I have a lot to say about fairytales and I think fairytales have a lot to say to us.
Two years ago, I sat in on a panel about fairytales at the Association of Writers & Writing Programs in Tampa, Florida.
The panel was chaired by a small, elderly woman with large glasses. A young woman stood up during the questioning portion and asked about the binaries that are glaringly present in fairytales.
“Why should we be so invested in stories that tell of little boys that wear blue and little girls that are princesses and must be saved?” she asked rather angrily.
The old woman straightened up in her chair. I could tell that she was anticipating a question like this. In fact, her little frame seemed to spring forward.
“Think of fairytales as tales of wholeness. The prince is not a man, the princess is not a woman. Perhaps, the prince represents more male-centric characteristics and the princess represents traits associated with women such as sensitivity,” she said as she peered through her coke-bottle glasses.
“By the end of the story, we have a complete person.”

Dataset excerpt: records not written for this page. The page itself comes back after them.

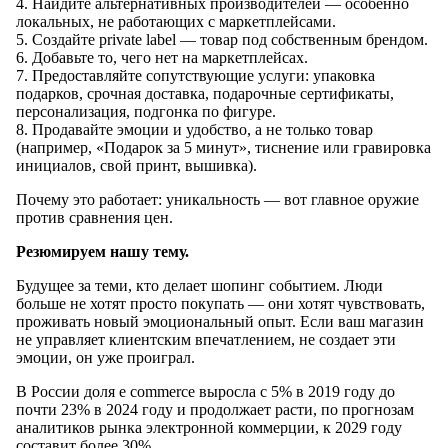
4. Найдите альтернативных производителей — особенно
локальных, не работающих с маркетплейсами.
5. Создайте private label — товар под собственным брендом.
6. Добавьте то, чего нет на маркетплейсах.
7. Предоставляйте сопутствующие услуги: упаковка
подарков, срочная доставка, подарочные сертификаты,
персонализация, подгонка по фигуре.
8. Продавайте эмоции и удобство, а не только товар
(например, «Подарок за 5 минут», тиснение или гравировка
инициалов, свой принт, вышивка).
Почему это работает: уникальность — вот главное оружие
против сравнения цен.
Резюмируем нашу тему.
Будущее за теми, кто делает шопинг событием. Люди
больше не хотят просто покупать — они хотят чувствовать,
проживать новый эмоциональный опыт. Если ваш магазин
не управляет клиентским впечатлением, не создает эти
эмоции, он уже проиграл.
В России доля e commerce выросла с 5% в 2019 году до
почти 23% в 2024 году и продолжает расти, по прогнозам
аналитиков рынка электронной коммерции, к 2029 году
составит более 30%.…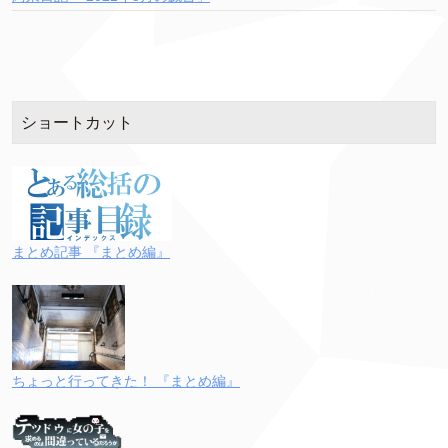
ショートカット
まとめ記事 『まとめ編』
ちょっと行ってきた！ 『まとめ編』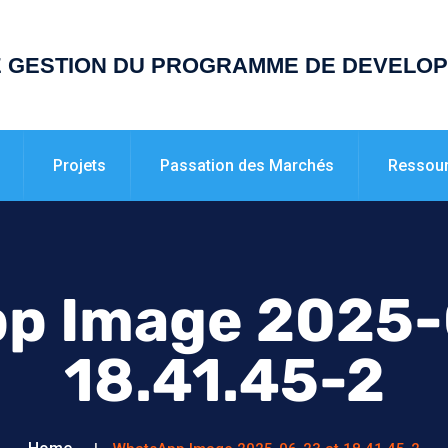
E GESTION DU PROGRAMME DE DEVELO
Projets
Passation des Marchés
Ressou
p Image 2025-
18.41.45-2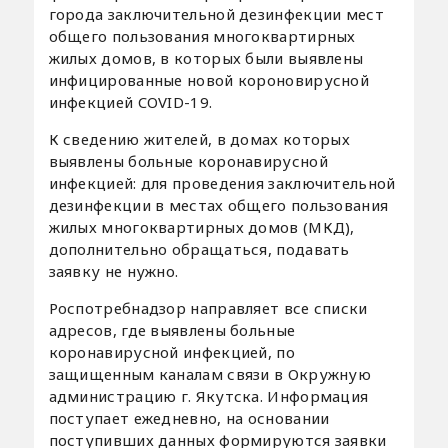
города заключительной дезинфекции мест
общего пользования многоквартирных
жилых домов, в которых были выявлены
инфицированные новой короновирусной
инфекцией COVID-19.
К сведению жителей, в домах которых
выявлены больные коронавирусной
инфекцией: для проведения заключительной
дезинфекции в местах общего пользования
жилых многоквартирных домов (МКД),
дополнительно обращаться, подавать
заявку не нужно.
Роспотребнадзор направляет все списки
адресов, где выявлены больные
коронавирусной инфекцией, по
защищенным каналам связи в Окружную
администрацию г. Якутска. Информация
поступает ежедневно, на основании
поступивших данных формируются заявки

There is one fairytale that I have always been drawn to, titled “The Girl Who Trod on the Loaf” by Hans Christian Andersen. The tale is about a frustratingly prideful girl, Little Inger, who is ignorant of her actions. On the way to meet her mother, who she has not seen for a year, Little Inger wears her best dress and cleanest shoes to declare how “fine she had become.” She carries a loaf of bread that was gifted to her by her employer and once she comes across a stretch of mud on her journey, she throws the bread down and uses it as a steppingstone so as not to dirty her “fine new shoes.”
The weirdness of this story is the true hook. The young woman slips into a marsh of sorts: “She went down to the Marsh Woman, who brews down there. The Marsh Woman is an aunt of the elf maidens, who are very well known.”
Little Inger happens to visit the underground brewery when the devil and his great-grandmother are visiting (why Andersen chose the “great” grandmother is also beyond me). And lo and behold, “This Little Inger went to hell!”
After Inger arrives in that “endless antechamber,” she must listen to all the people she knows say nasty things about her; well, not necessarily nasty, but maybe just a little bit truthful. She is only struck by sorrow when somebody calls her “Poor Inger.”
I find it interesting to break down these moral tales. Here I am in my chair yelling at Inger that flour is in short supply, that food is more important than dirtying your shoes. But I can’t get through to Inger, I am just the reader, listening.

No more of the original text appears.